A stretch of the entries below is to be set down exactly, running from the line with "30 years of a lifesaving 'peanut paste'" through the line with "Lecture, Frances M.", both included, and no other line.

___

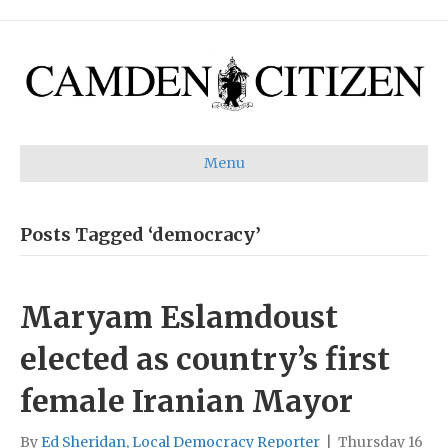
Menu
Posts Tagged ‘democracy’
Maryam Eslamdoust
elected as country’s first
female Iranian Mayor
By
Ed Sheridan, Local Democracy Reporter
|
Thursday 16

___

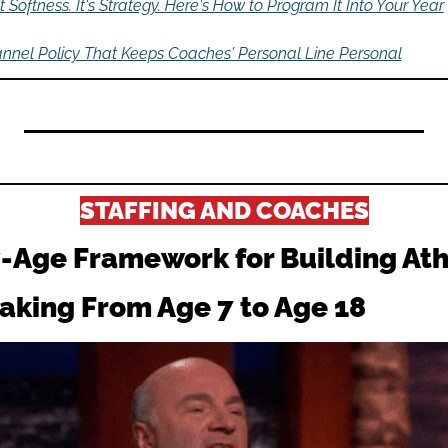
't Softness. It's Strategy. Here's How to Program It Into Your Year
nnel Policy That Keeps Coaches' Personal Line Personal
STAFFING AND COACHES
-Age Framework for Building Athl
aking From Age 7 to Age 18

___

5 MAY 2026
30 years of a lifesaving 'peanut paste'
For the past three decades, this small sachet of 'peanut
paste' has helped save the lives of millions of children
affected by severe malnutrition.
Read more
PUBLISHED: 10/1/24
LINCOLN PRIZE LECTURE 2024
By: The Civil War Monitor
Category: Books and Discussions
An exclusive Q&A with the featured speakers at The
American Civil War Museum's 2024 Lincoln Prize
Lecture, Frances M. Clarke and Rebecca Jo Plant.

___

Response below:
30 years of a lifesaving 'peanut paste'
For the past three decades, this small sachet of 'peanut
paste' has helped save the lives of millions of children
affected by severe malnutrition.
Read more
PUBLISHED: 10/1/24
LINCOLN PRIZE LECTURE 2024
By: The Civil War Monitor
Category: Books and Discussions
An exclusive Q&A with the featured speakers at The
American Civil War Museum's 2024 Lincoln Prize
Lecture, Frances M. Clarke and Rebecca Jo Plant.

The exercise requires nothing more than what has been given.